While Rava was in town (see my previous post – 5 lost years) I enjoyed playing tour guide and shopping in some of our many souvenir shops. I picked up a copy of Marco Polo’s Isle by Michael Donley for my Mum, I will read it then send it to her, perfect! I have been intending to write some blog posts about Korcula and this post is inspired by Mr Donley work. And the start of a new series on Korcula and island life;
The prologue to Marco Polo’s Isle contains this poem by Tartalja;
Mala kuca kamena
Sa tri mala prozora:
Zeleni im kapci,
Krov sav od plamena,
A na krovu vrapaci.
A little house of stone
With little windows three:
Green their shutters,
The roof all aflame
And on it, some sparrows.
I have always enjoyed poetry and this short poem paints a vivid picture for me that could be Dubrovnik, Korcula, Lumbarda, Orebic or any of our nearby villages or hamlets. The green shutters and orange tiles are very much a part of our landscape here. As you approach Korcula by road you look down on a town tiled in orange and walking the streets green is the dominant shutter colour.
The shutters catch my attention and remind me of travels in Italy and Switzerland, even without hearing the locals speak I know I am in an area far from my homeland of New Zealand where you seldom see shuttered windows.

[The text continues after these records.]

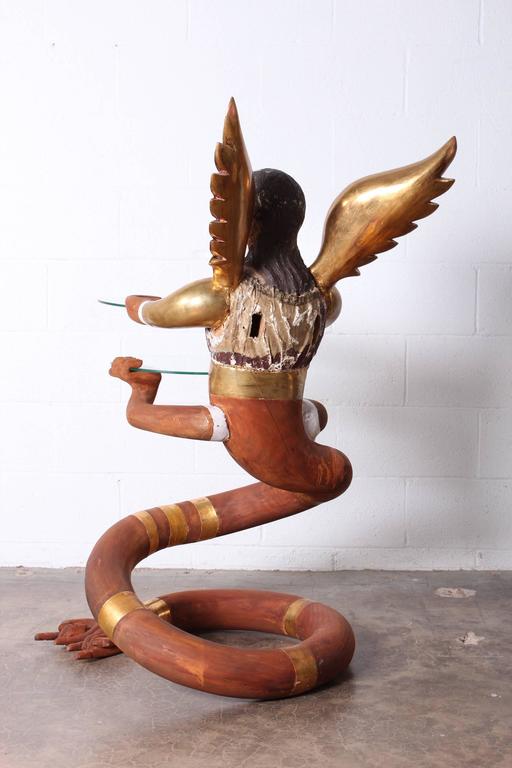 You are a GUI agent. You are given a task and a screenshot of the screen. Output one action in this format:
    pyautogui.click(x=<x>, y=<y>)
    Task: Click on the sculpture
    
    Given the screenshot: What is the action you would take?
    pyautogui.click(x=275, y=419)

The stone houses here also remind me that I am far away from home, whilst we too have a tradition of stone masonry and a heritage that includes stone buildings the dominant building stone is a different colour and the NZ building style tends to reflect the Scottish and English heritage of our latter settlers.
The first chapter of Marco Polo’s Isle highlights a NZ – Korcula cultural similarity and this may be one of the reasons that I feel so comfortable here on this isle thousands of miles from home. Mr Donley’s book opens in the seaside village of Lumbarda,
and he starts with talking about the crystal clear Adriatic sea;
and goes on to talk about how everybody knows everybody, and everything that is going on in the village. Macandrew Bay where I grew up is a small suburb of Dunedin and as a child growing up there we too knew everybody in the street and many of those same residents are still living there as neighbours. For me this is a community that I will always belong to, while many of the families I grew up with have moved away there is still a lot of familiar faces and a strong sense of community. I get this same feeling here in Korcula, while the history and families here have a much longer connection to the land and region we are all from small communities and everybody knows everything!